Watergedragen verf op basis van acrylaten is niet vanzelfsprekend duurzaam, aangezien de chemische bouwstenen hiervoor (veelal metacrylzuur) gebaseerd zijn op aardolie. Mede dankzij BPM wordt verf echter steeds groener. Binnen het Methaform-project wordt gewerkt aan een biobased drop-in; daartoe wordt citroenzuur of itaconzuur (gemaakt uit de fermentatie van suikers) omgezet naar metacrylzuur. Bovendien wordt onderzocht of biobased itaconzuur ook rechtstreeks is te gebruiken voor watergedragen verfsystemen. Met een ‘chemische toolbox’ zijn de eigenschappen van de nieuwste watergedragen coatings te finetunen, door de verhoudingen tussen verschillende monomeren te veranderen. In dit project werkt Wageningen Food & Biobased Research samen met Archer Daniels Midland Company (ADM), EOC Belgium en Van Wijhe Verf.

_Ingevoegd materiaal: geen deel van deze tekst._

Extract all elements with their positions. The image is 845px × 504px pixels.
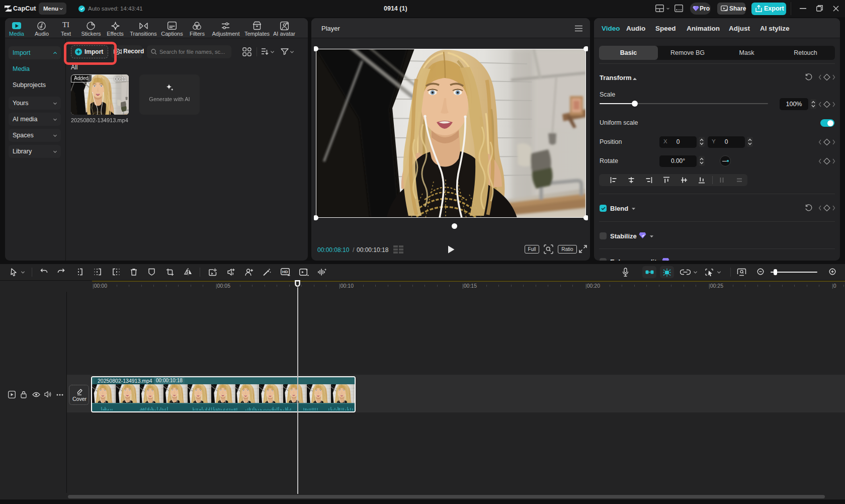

Stillere spoorwegovergangen

Een trein of tram die langs dendert, veroorzaakt flinke trillingen en geluidsoverlast. Om dat te voorkomen, worden rails ingegoten in een rubberachtige hars. Deze harsen worden momenteel uit aardolie gemaakt en bevatten ook toxische stoffen, zoals isocyanaten. Fabrikant edilon)(sedra wil van de gevarenlabels op haar producten af en vraagt daarom om biobased materialen. Samen met Croda en Wageningen Food & Biobased Research werd een alternatief ontwikkeld: een drop-in op basis van plantaardige olie. Die presteert net zo goed als de fossiele variant, maar de onderzoekers gaan een stap verder, door het verbeteren van de hechting aan staal en beton. Bij de oude harsen moet daarvoor een primer worden aangebracht. Hechting zonder primer zou een extra pluspunt zijn, dat de keuze voor een biobased hars vanzelfsprekend maakt.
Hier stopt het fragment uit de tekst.